Eckhart Tolle : Pour certaines personnes, cela en fait partie. Il se peut qu’elles quittent leur environnement et leurs activités habituelles, mais la seule véritable question est de savoir si elles ont déjà reconnu le faux en elles-mêmes. Si ce n’est pas le cas, le lâcher prise extérieur n’aura été qu’une forme déguisée de recherche de soi.
Andrew Cohen :
Ma dernière question concerne le rapport entre votre compréhension de l’éveil, ou de l’expérience de la conscience non divisée, et l’engagement dans le monde.
Dans le judaïsme, s’engager à fond dans le monde et la vie humaine est vu comme l’accomplissement de l’appel religieux. En fait, ils disent que c’est seulement en vivant les dix commandements de tout son cœur que le potentiel spirituel de l’espèce humaine peut se manifester sur la terre. L’érudit juif David Ariel écrit : « Nous finissons le travail de création… Dieu a besoin de nous car nous seuls pouvons perfectionner le monde. »
Beaucoup d’enseignements de l’éveil, ou de la non-dualité comme le vôtre, mettent l’accent sur l’éveil de l’individu. De fait, la transcendance du monde semble être le point majeur. Mais nos frères juifs semblent nous convier à quelque chose de très différent qui est la spiritualisation du monde à travers une participation totale d’hommes et de femmes dévoués dans le monde. Pensez-vous que les enseignements d’éveil non dualistes privent le monde de notre complète participation ? Est-ce que la notion même de transcendance prive le monde de notre pleine capacité de le spiritualiser en tant qu’enfants de Dieu ?
Eckhart Tolle : Je ne le crois pas, parce que l’action juste découle uniquement de cet état de transcendance du monde. Toute autre activité est induite par l’ego. Même faire le bien, si cela provient de l’ego, aura des conséquences karmiques. « Induit par l’ego » signifie qu’il y a un motif ultérieur. Par exemple, cela gonfle une image flatteuse de nous-mêmes si nous devenons une personne spirituelle à nos yeux ; et ça fait du bien. Ou bien nous espérons une récompense dans une autre vie ou au paradis. Donc, s’il y a des motifs ultérieurs, ce n’est pas pur. Le véritable amour ne peut s’exprimer à travers nos actions si nous n’avons pas transcendé le monde, parce qu’alors nous ne sommes pas en contact avec le domaine d’où émerge l’amour.
Andrew Cohen :
Vous parlez d’une action pure, non teintée par l’ego ?
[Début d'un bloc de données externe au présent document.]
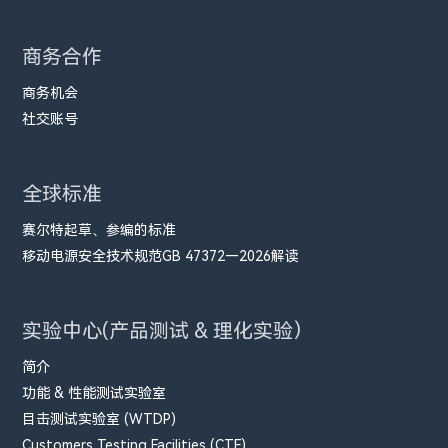
商务合作
商务机会
社交账号
全球标准
赛尔特起草、参编的标准
移动电源安全技术规范GB 47372—2026解读
实验中心(产品测试 & 理化实验）
简介
功能 & 性能测试实验室
目击测试实验室 (WTDP)
Customers Testing Facilities (CTF)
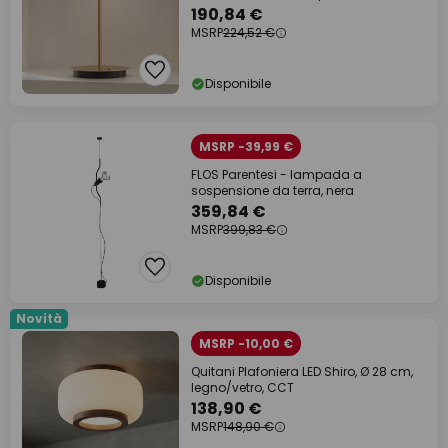
31cm
190,84 €
MSRP
224,52 €
Disponibile
MSRP -39,99 €
FLOS Parentesi - lampada a
sospensione da terra, nera
359,84 €
MSRP
399,83 €
Disponibile
Novità
MSRP -10,00 €
Quitani Plafoniera LED Shiro, Ø 28 cm,
legno/vetro, CCT
138,90 €
MSRP
148,90 €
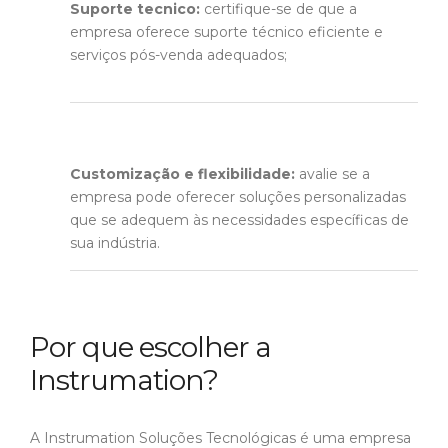
Suporte tecnico:
certifique-se de que a
empresa oferece suporte técnico eficiente e
serviços pós-venda adequados;
Customização e flexibilidade:
avalie se a
empresa pode oferecer soluções personalizadas
que se adequem às necessidades específicas de
sua indústria.
Por que escolher a
Instrumation?
A Instrumation Soluções Tecnológicas é uma empresa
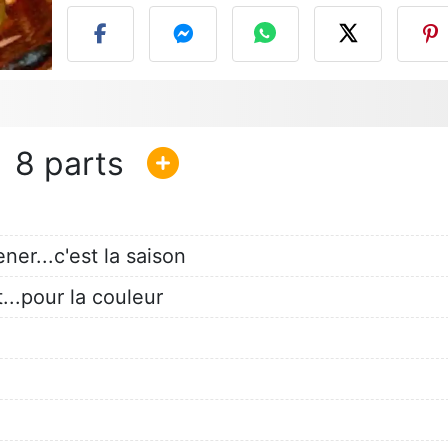
8
ner...c'est la saison
..pour la couleur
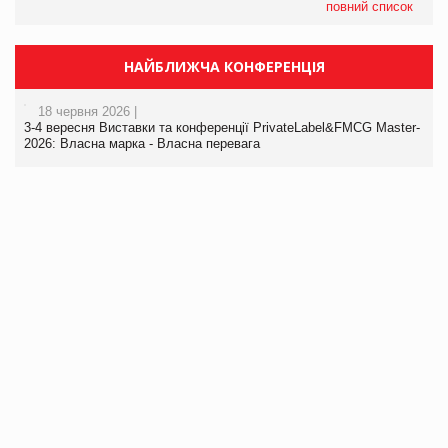
повний список
НАЙБЛИЖЧА КОНФЕРЕНЦІЯ
18 червня 2026 |
3-4 вересня Виставки та конференції PrivateLabel&FMCG Master-
2026: Власна марка - Власна перевага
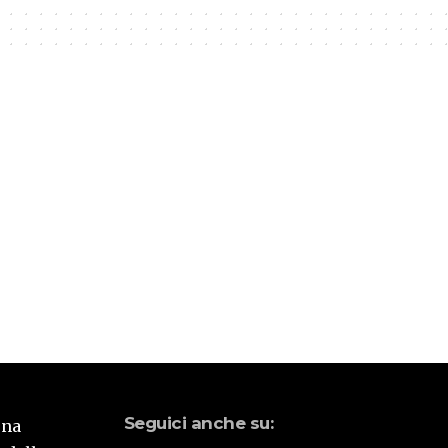
Seguici anche su:
una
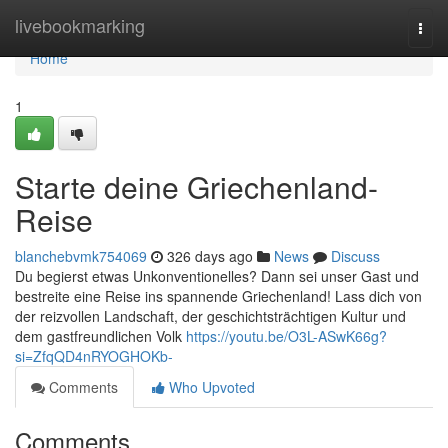
Home
livebookmarking
Togg
navi
Home
1
Starte deine Griechenland-
Reise
blanchebvmk754069
326 days ago
News
Discuss
Du begierst etwas Unkonventionelles? Dann sei unser Gast und
bestreite eine Reise ins spannende Griechenland! Lass dich von
der reizvollen Landschaft, der geschichtsträchtigen Kultur und
dem gastfreundlichen Volk
https://youtu.be/O3L-ASwK66g?
si=ZfqQD4nRYOGHOKb-
Comments
Who Upvoted
Comments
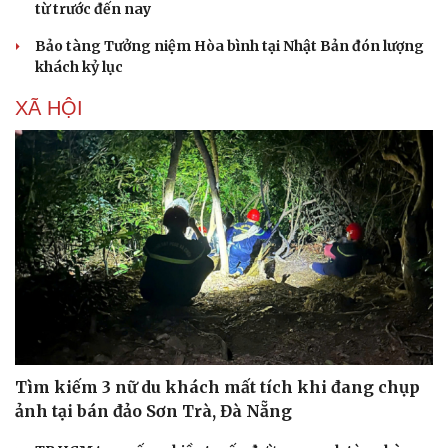
từ trước đến nay
Bảo tàng Tưởng niệm Hòa bình tại Nhật Bản đón lượng
khách kỷ lục
XÃ HỘI
Tìm kiếm 3 nữ du khách mất tích khi đang chụp
ảnh tại bán đảo Sơn Trà, Đà Nẵng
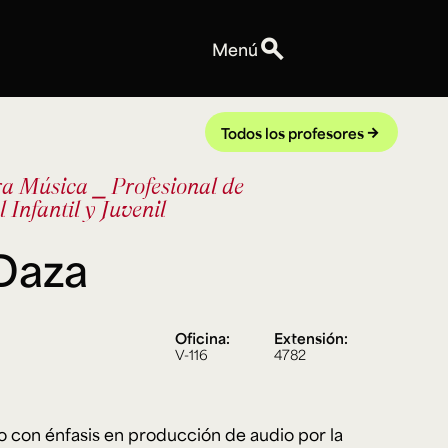
search
Menú
Personas
Profesores
Todos los profesores
arrow_forward
Equipo
ra
Música
⎯ Profesional de
Espacios
Infantil y Juvenil
Talleres y Edificios
Reservas de espacios
Daza
Explora ArteHum
Anuncios
Convocatorias
Oficina:
Extensión:
Eventos
V-116
4782
Notas
Videos
 con énfasis en producción de audio por la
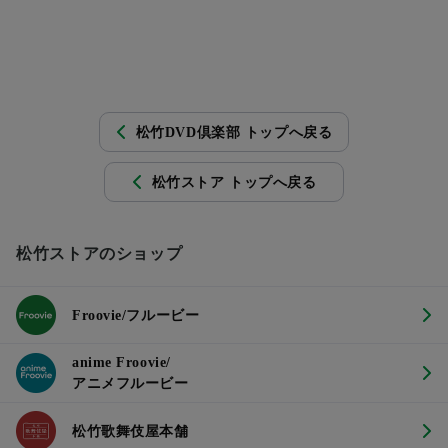
松竹DVD倶楽部 トップへ戻る
松竹ストア トップへ戻る
松竹ストアのショップ
Froovie/フルービー
anime Froovie/
アニメフルービー
松竹歌舞伎屋本舗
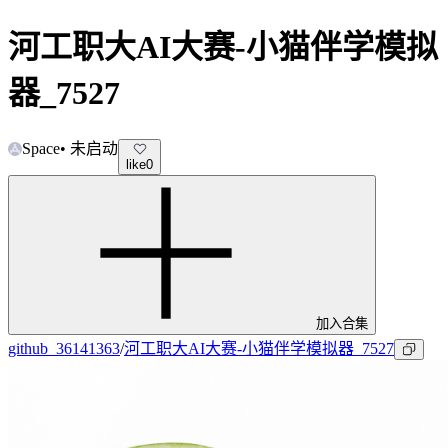
河工职大AI大赛-小猫伴学模拟
器_7527
Space
•
未启动
like
0
加入合集
github_36141363
/
河工职大AI大赛-小猫伴学模拟器_7527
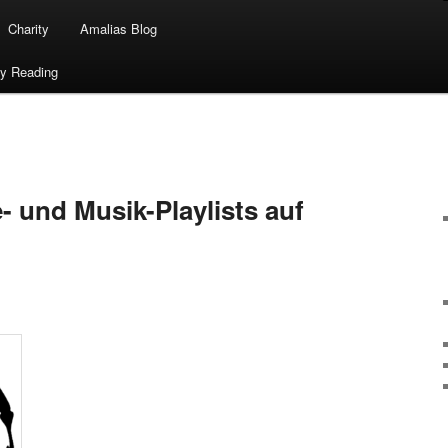
Charity
Amalias Blog
ty Reading
 und Musik-Playlists auf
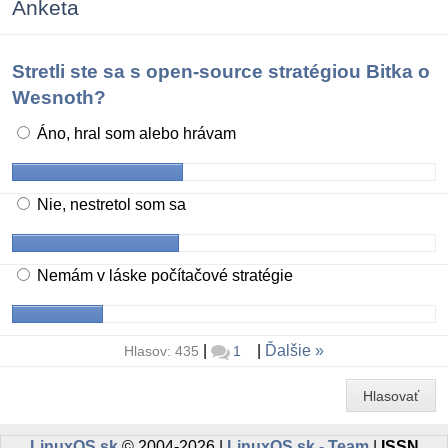
Anketa
Stretli ste sa s open-source stratégiou Bitka o
Wesnoth?
Áno, hral som alebo hrávam
Nie, nestretol som sa
Nemám v láske počítačové stratégie
|
|
Ďalšie
Hlasov: 435
1
Hlasovať
LinuxOS.sk
© 2004-2026 |
LinuxOS.sk - Team
|
ISSN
Eckhart Tolle : Oui, l’essentiel d’abord. Ce qui vient en premier est la réalisation et la libération. Puis laisser l’action découler de cela – elle sera pure, non teintée, aucun karma ne sera attaché à elle. Autrement, quelle que soit l’envergure de nos idéaux, nous renforcerons irrémédiablement l’ego à travers nos bonnes actions. Malheureusement, on ne peut vivre les commandements à moins d’être sans ego – ce qui est le cas de fort peu –, comme l’ont découvert tous ceux qui ont tenté de mettre en pratique les enseignements du Christ. « Aime ton prochain comme toi-même » est l’un des enseignements principaux de Jésus, et on ne peut accomplir ce commandement, quelle que soit notre bonne volonté, si on ne sait pas qui on est au plus profond de soi. Aime ton prochain comme toi-même signifie que ton prochain est toi-même, et cette reconnaissance d’unité est amour.